YOUR GOAL: All of the data should be restated word for word.

ENTRIES PROVIDED:
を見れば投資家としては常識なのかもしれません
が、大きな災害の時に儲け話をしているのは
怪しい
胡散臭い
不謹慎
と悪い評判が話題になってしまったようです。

TASK ANSWER:
を見れば投資家としては常識なのかもしれません
が、大きな災害の時に儲け話をしているのは
怪しい
胡散臭い
不謹慎
と悪い評判が話題になってしまったようです。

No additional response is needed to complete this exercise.